Sorteio Filantrópico

01. O que é "Sorteio Filantrópico"?
02. Quem pode ser autorizado?
03. Quem autoriza?
04. Como e onde pedir autorização?
05. Qual o prazo para pedir autorização?
06. O que é Taxa de Fiscalização?  
07. Qual a documentação exigida para solicitar autorização?
08. Quais as despesas vinculadas ao sorteio que são permitidas?
09. Quando a propriedade dos prêmios deve ser comprovada?
10. Qual o prazo de validade da autorização?
11. Quando pode ser iniciada a divulgação do sorteio?
12. Como e quando prestar contas do sorteio?
13. Quais as penalidades previstas na legislação?
14. Quais as hipóteses em que a de Taxa de Fiscalização pode ser restituída e como solicitá-la?
15. Legislação

01. O que é Sorteio Filantrópico?

Sorteio filantrópico é modalidade de distribuição de prêmio, na qual é emitida série de bilhetes numerados, distribuídos concomitantemente, aleatória e equitativamente, cujos contemplados são definidos exclusivamente com base no resultado das extrações da Loteria Federal.
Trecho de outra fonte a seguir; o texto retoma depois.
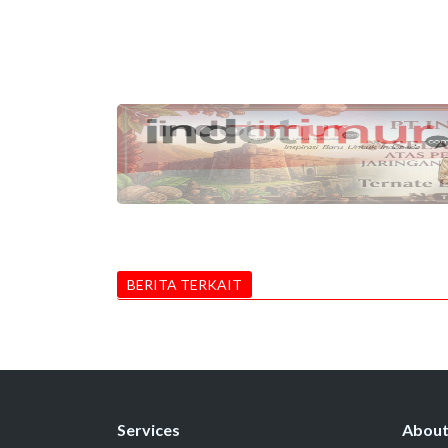
BERITA TERKAIT
Services
Abou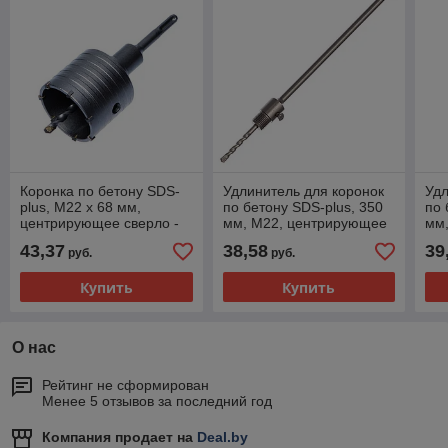
Коронка по бетону SDS-
Удлинитель для коронок
Удл
plus, М22 х 68 мм,
по бетону SDS-plus, 350
по 
центрирующее сверло -
мм, М22, центрирующее
мм
36-7-768
сверло - 36-7-950
све
43,37
38,58
39
руб.
руб.
Купить
Купить
О нас
Рейтинг не сформирован
Менее 5 отзывов за последний год
Компания продает на
Deal.by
02. Quem pode ser autorizado?

A autorização somente poderá ser concedida a instituições declaradas de utilidade pública em virtude de lei e que se dediquem exclusivamente a atividades filantrópicas, com o fim de obter recursos adicionais necessários à manutenção ou custeio de obra social a que se dedicam, sujeita basicamente às seguintes exigências:

I – comprovação de que a instituição requerente satisfaz as condições especificadas na Lei nº. 5.768, de 20 de dezembro de 1971, no que couber, inclusive quanto à perfeita regularidade de sua situação como pessoa jurídica de direito civil;

II – indicação precisa da destinação dos recursos a obter por meio da mencionada autorização;

III – prova de que a propriedade dos bens a sortear se tenha originado de doação de terceiros, devidamente formalizada.
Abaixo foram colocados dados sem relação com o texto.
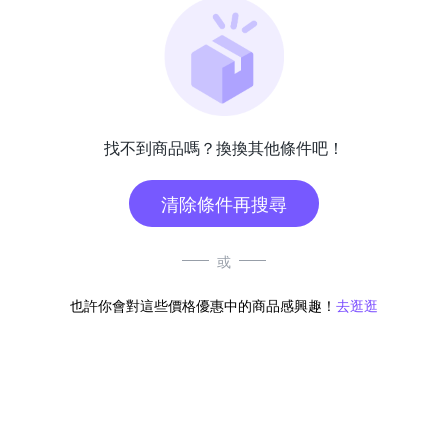
找不到商品嗎？換換其他條件吧！
清除條件再搜尋
或
也許你會對這些價格優惠中的商品感興趣！
去逛逛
Além da instituição filantrópica autorizada, nenhuma outra pessoa natural ou jurídica poderá participar do resultado financeiro nem auferir qualquer outra vantagem relacionada a autorização de que trata este artigo.

03. Quem autoriza?

A competência para autorizar a realização de sorteio filantrópico, em todo o território nacional, é da Caixa Econômica Federal – CAIXA, nos termos do art. 18-B da Lei nº. 9.649, de 27/05/1998 – com redação dada pela Medida Provisória nº. 2.216-37, de 31/08/2001 –, da Lei nº. 5.768, de 20/12/1971, da Portaria SEAE/MF nº 88, de 28/09/2000.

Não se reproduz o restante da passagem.